------ Information supplied ------

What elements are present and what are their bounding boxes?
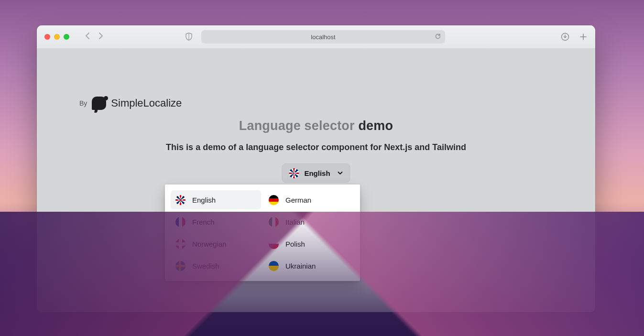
brand-name: SimpleLocalize: [111, 97, 182, 109]
flag-icon-no: [175, 239, 186, 249]
flag-icon-ua: [269, 261, 279, 271]
url-text: localhost: [311, 33, 335, 41]
language-option-de[interactable]: German: [264, 190, 354, 209]
flag-icon-fr: [175, 217, 186, 227]
language-option-label: Polish: [285, 240, 305, 248]
downloads-icon[interactable]: [561, 33, 569, 41]
flag-icon-uk: [175, 195, 186, 205]
language-option-it[interactable]: Italian: [264, 212, 354, 231]
fullscreen-window-button[interactable]: [64, 34, 69, 40]
page-viewport: By SimpleLocalize Language selector demo…: [37, 49, 595, 312]
language-option-label: Swedish: [192, 262, 219, 270]
language-option-label: French: [192, 218, 215, 226]
minimize-window-button[interactable]: [54, 34, 60, 40]
flag-icon-uk: [289, 168, 299, 178]
page-subtitle: This is a demo of a language selector co…: [37, 142, 595, 152]
language-option-label: Italian: [285, 218, 305, 226]
browser-window: localhost By SimpleLocalize: [37, 25, 595, 312]
language-option-se[interactable]: Swedish: [171, 256, 261, 275]
language-option-label: Norwegian: [192, 240, 227, 248]
language-option-no[interactable]: Norwegian: [171, 234, 261, 253]
simplelocalize-icon: [92, 97, 106, 110]
nav-arrows: [85, 32, 104, 42]
language-option-label: Ukrainian: [285, 262, 316, 270]
flag-icon-de: [269, 195, 279, 205]
desktop-wallpaper: localhost By SimpleLocalize: [0, 0, 644, 336]
language-option-pl[interactable]: Polish: [264, 234, 354, 253]
window-controls: [44, 34, 69, 40]
back-button[interactable]: [85, 32, 90, 42]
privacy-shield-icon[interactable]: [185, 33, 193, 41]
address-bar[interactable]: localhost: [201, 30, 445, 43]
browser-toolbar: localhost: [37, 25, 595, 49]
flag-icon-it: [269, 217, 279, 227]
heading-light: Language selector: [239, 119, 359, 133]
language-option-ua[interactable]: Ukrainian: [264, 256, 354, 275]
flag-icon-se: [175, 261, 186, 271]
language-option-label: German: [285, 196, 311, 204]
language-option-uk[interactable]: English: [171, 190, 261, 209]
brand-logo[interactable]: By SimpleLocalize: [79, 97, 182, 110]
forward-button[interactable]: [98, 32, 104, 42]
language-option-fr[interactable]: French: [171, 212, 261, 231]
heading-bold: demo: [358, 119, 393, 133]
new-tab-icon[interactable]: [579, 33, 588, 41]
brand-prefix: By: [79, 99, 87, 107]
current-language-label: English: [304, 169, 330, 177]
chevron-down-icon: [338, 169, 343, 177]
page-title: Language selector demo: [37, 119, 595, 133]
language-option-label: English: [192, 196, 216, 204]
language-dropdown-panel: EnglishGermanFrenchItalianNorwegianPolis…: [165, 184, 360, 281]
flag-icon-pl: [269, 239, 279, 249]
close-window-button[interactable]: [44, 34, 50, 40]
reload-icon[interactable]: [435, 33, 441, 41]
language-selector-button[interactable]: English: [282, 163, 350, 183]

------

**Problem description**. Write out each line above containing "selector".

**Solution to the exercise**.
page-viewport: By SimpleLocalize Language selector demo…: [37, 49, 595, 312]
page-subtitle: This is a demo of a language selector co…: [37, 142, 595, 152]
heading-light: Language selector: [239, 119, 359, 133]
page-title: Language selector demo: [37, 119, 595, 133]
language-selector-button[interactable]: English: [282, 163, 350, 183]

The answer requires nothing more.